Another wave of displacement speared throughout southern Africa due to the rise of Zulu militarism and expansionism. In 1818, the Zulu formed a powerful state under the leader and King Shaka, building a powerful militarized system and uniting a confederation of different tribes. As the Zulu kingdom grew it eventually clashed with the British empire, who had formed settlements bordering Boer Republics and various other native African kingdoms and settlements. The war lasted just over 5 months in 1879 and resulted in the British victory and the British annexation of the Zulu kingdom. The British continued to expand, and after two Anglo-Boar wars, by June of 1900, the last remaining major Boer towns had surrendered.
After several years of negotiation, all remaining colonies were consolidated, and in 1910, were unified in the Union of South Africa, an Independent Dominion of the British Empire, governed under a form of constitutional monarchy. Tensions continued, however, between the British and members of the original Boer republics and the indigenous population of South Africa, who were discriminated against under harsh segregation laws, including denial of voting rights and possession of land.
In the early 20th century, the National Party, also known as the Nationalist Party, was formed, originally to promote the interest of “Afrikaners”, a term used for South African ethnic group that descended predominantly from the Dutch. While it claimed to represent all South Africans, the party son began implementing its policy of racial segregation and white supremacy. Even though many forms of racial segregation were already in place before the founding and the rise of the National Party, it was in 1948 after the party officially took power after the general election, that it was able to an to legally implement intensified laws and stern penalties for ‘non-Whites’. Under Apartheid policy, all relations between the white minority and the nonwhite majority were based on racial separation and all South Africans were dictated where, on the basis of their race, could live and work, what type of education they could receive and what relationships they could have. Interracial relationships were against the law, and members of different ethnic groups and races were barred from living, operating business or owning land in specific areas of the country, with the goal of setting aside more than 80 percent of South African land to the white minority.

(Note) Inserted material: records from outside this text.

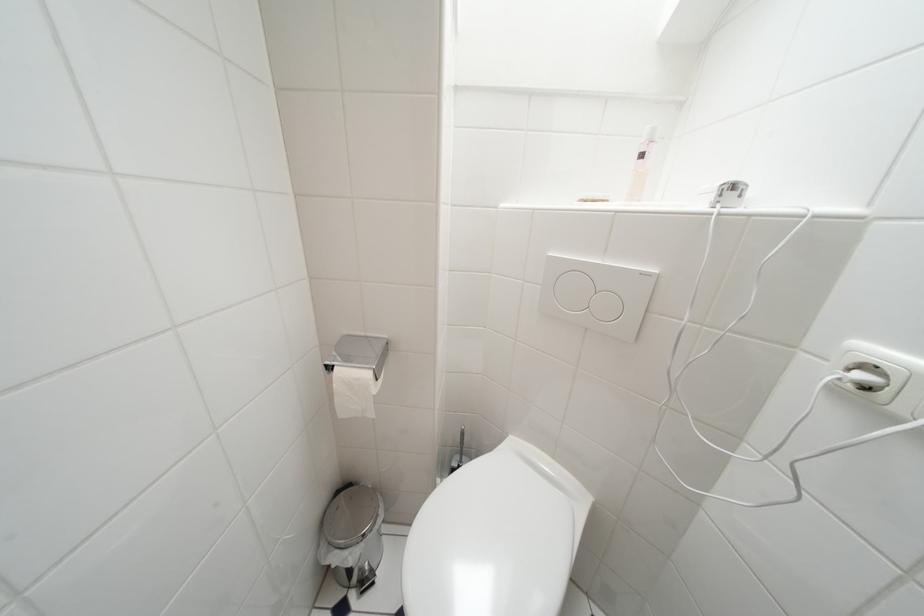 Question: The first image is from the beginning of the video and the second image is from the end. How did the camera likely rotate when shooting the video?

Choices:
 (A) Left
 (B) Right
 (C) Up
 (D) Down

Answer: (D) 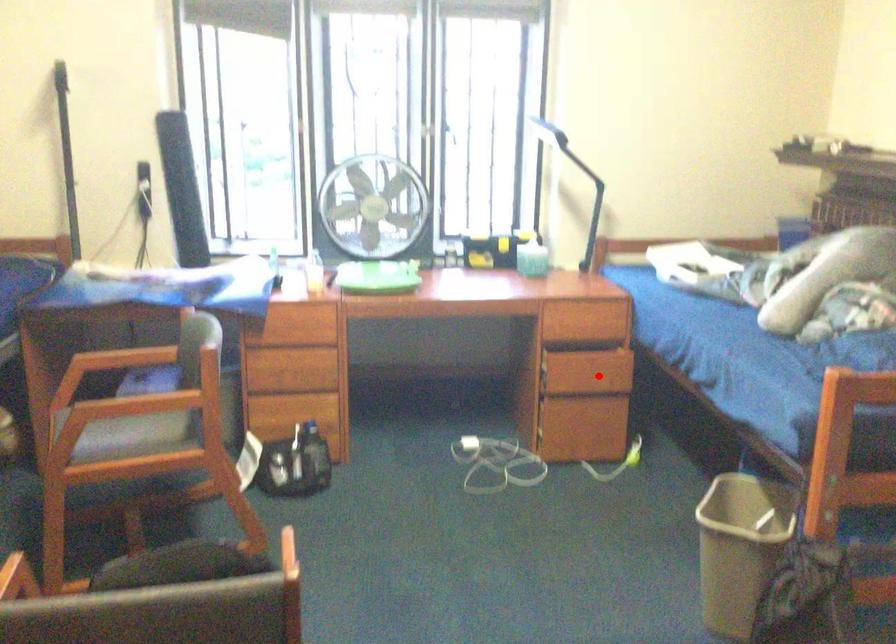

Over the course of the next 50 years, frequent violent protests ensued in rebellion against the policies implemented, many under the leadership and recruitment efforts of many activists, including Nelson Mandela, who was apprehended and imprisoned for 27 years for his involvement in the movement rebelling against Apartheid. After a series of negotiations between 1990 and 1993, between the National Party, the African National Congress and several other political organizations, a historic General Election was held, in which citizens of all races were allowed to take part. The African National Congress, under the political leadership of Nelson Mandela, won more than 62 percent of the votes, ending segregation and introducing a fully democratic, multiracial, majority ruled democracy.